BCBS Montana data breach affecting up to 462,000 may reach court
A Conduent-linked cyber incident may have exposed up to 462,000 Blue Cross Blue Shield of Montana members; BCBSMT has sued to block the state auditor’s probe, raising local privacy and transparency concerns.

Blue Cross Blue Shield of Montana has asked a Helena district court to halt an administrative investigation by Montana State Auditor James Brown into a data breach tied to third‑party vendor Conduent that may have exposed the personal and medical information of up to 462,000 members. The move brings the dispute over notification timing, regulatory authority and consumer protections to Lewis and Clark County’s courthouse.
The cyber incident was reported to have taken place between October 2024 and January 2025. BCBSMT says it first learned of the incident in January 2025 but did not determine that Montana customers were likely affected until about eight months later. The company reported the matter to the auditor’s office in October 2025, prompting James Brown to open an administrative investigation into whether state breach‑notification law was violated.
BCBSMT, which operates under the Health Care Service Corporation umbrella, argues the auditor lacks authority to investigate because the statute the office cites “didn’t apply to Blue Cross Blue Shield at the time of the breach” and the insurer was “instead covered under a federal law.” In court papers and oral argument, a lawyer for the insurer urged a preliminary injunction, saying “Continuing with a public investigation … would cause irreparable harm to the corporation and create a legal knot that the courts would later have to untangle.”

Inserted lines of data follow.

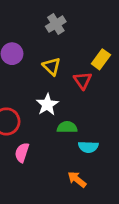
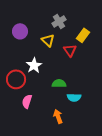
gray cross: (56, 24) -> (59, 21), moved
white star: (47, 105) -> (34, 65), moved
orange arrow: (77, 179) -> (58, 116), moved, turned 32

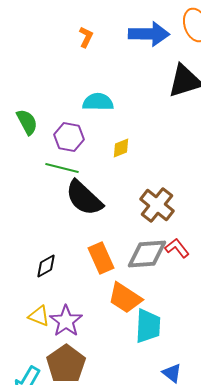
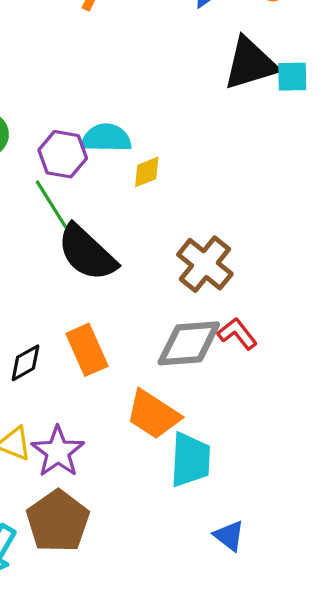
cyan semicircle: (98, 102) -> (106, 138), moved
green line: (62, 168) -> (51, 204), turned 44
orange rectangle: (101, 258) -> (87, 350), moved

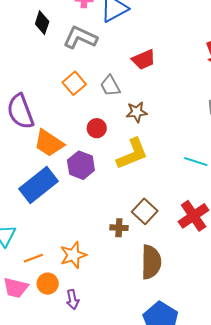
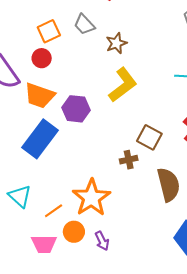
orange square: (74, 83) -> (49, 31), turned 30
red circle: (97, 128) -> (42, 58), moved
orange star: (73, 255) -> (91, 198), size x1.4

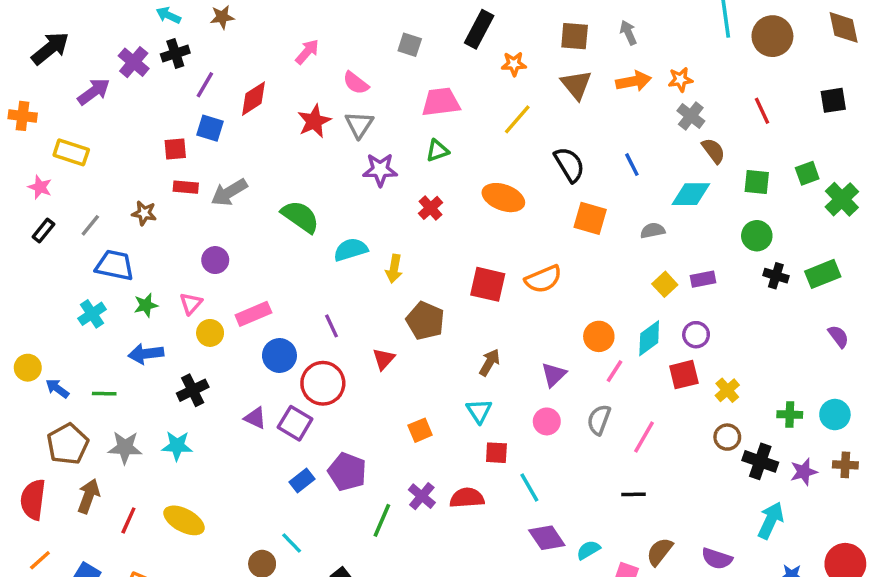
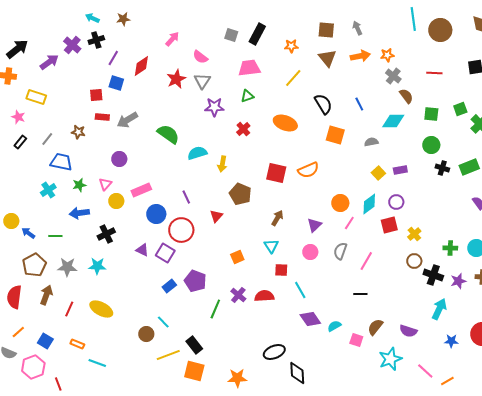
black rectangle: (479, 29) -> (257, 34), moved
black arrow: (50, 48) -> (17, 49), moved
red line: (762, 111) -> (434, 73), turned -63

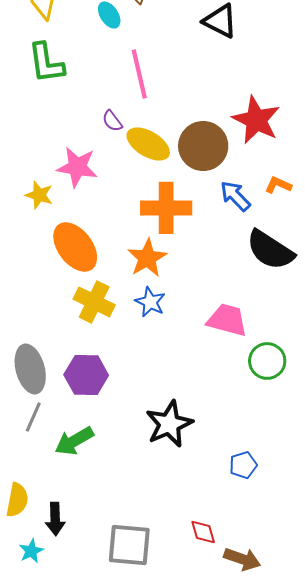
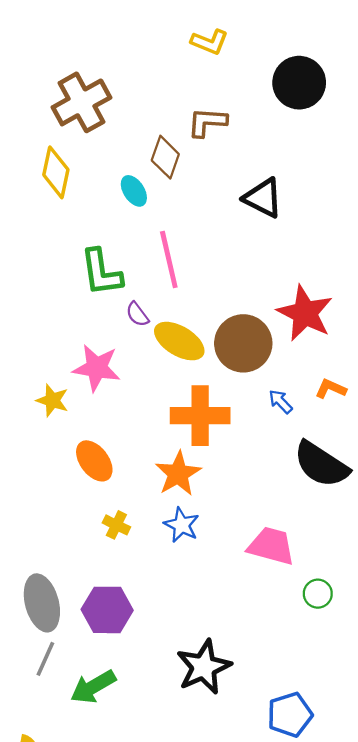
green L-shape: (46, 63) -> (101, 272), moved
blue arrow: (235, 196) -> (281, 402), size x0.7
orange ellipse: (75, 247) -> (94, 461), size x0.7
yellow cross: (94, 302) -> (116, 525), size x0.6
green circle: (267, 361) -> (318, 594), size x0.7
blue pentagon: (243, 465) -> (290, 715), size x1.4

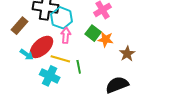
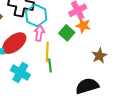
orange star: (106, 39) -> (83, 25), moved
yellow line: (60, 59) -> (47, 52), moved, turned 72

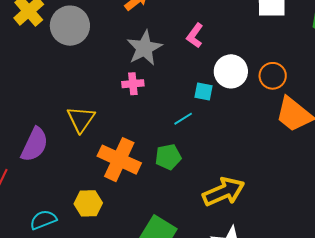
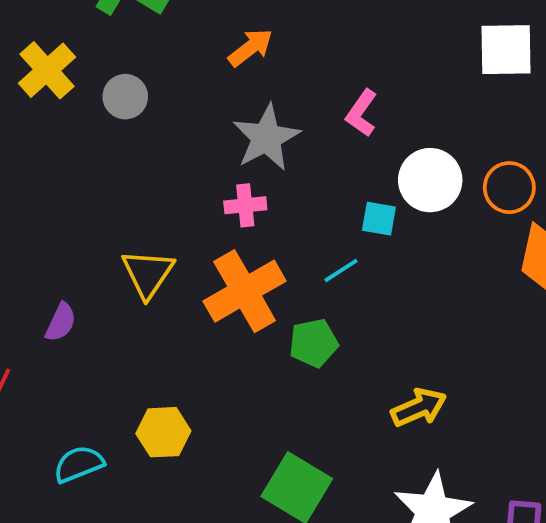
gray circle: (70, 26) -> (125, 97), size x0.6
purple semicircle: (35, 145) -> (61, 322), size x0.6
orange cross: (119, 160) -> (245, 291), moved, turned 36
yellow arrow: (224, 192) -> (419, 408), size x0.7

State regulators have pushed back. Jack Connors, chief legal counsel for the insurance commissioner’s office, told the court that because BCBSMT first notified the auditor after the state law took effect, the company’s actions were “fair game to investigate.” Connors added, “They are trying to stop our investigation and the results of our investigation are going to be a document we are going to put out for the public to read.” He warned that if an injunction were granted, “past, present and future Blue Cross Blue Shield customers would be denied information they’re entitled to when making decisions about their health care and personal privacy.”

Conduent, a New Jersey‑based vendor used for BCBSMT back‑office work, is identified as the source of the leak in reporting but is not a subject of the auditor’s probe. BCBSMT has declined to comment on ongoing litigation.
For Lewis and Clark County residents and policyholders across Montana, the case raises concrete questions: when were affected members notified, what specific data elements were exposed, and whether state regulators can compel public findings and possible penalties. The auditor’s office has said it could seek fines of up to $25,000 per customer if wrongdoing is identified.
Procedural steps are now in the courts in Helena; attorneys met with witnesses in Lewis and Clark County District Court before Judge Christopher Abbott on Jan. 28, 2026, and further hearings and filings are expected. The outcome will determine whether the auditor proceeds with a public accounting of the breach and, ultimately, what information Montanans receive about risks to their health records and privacy.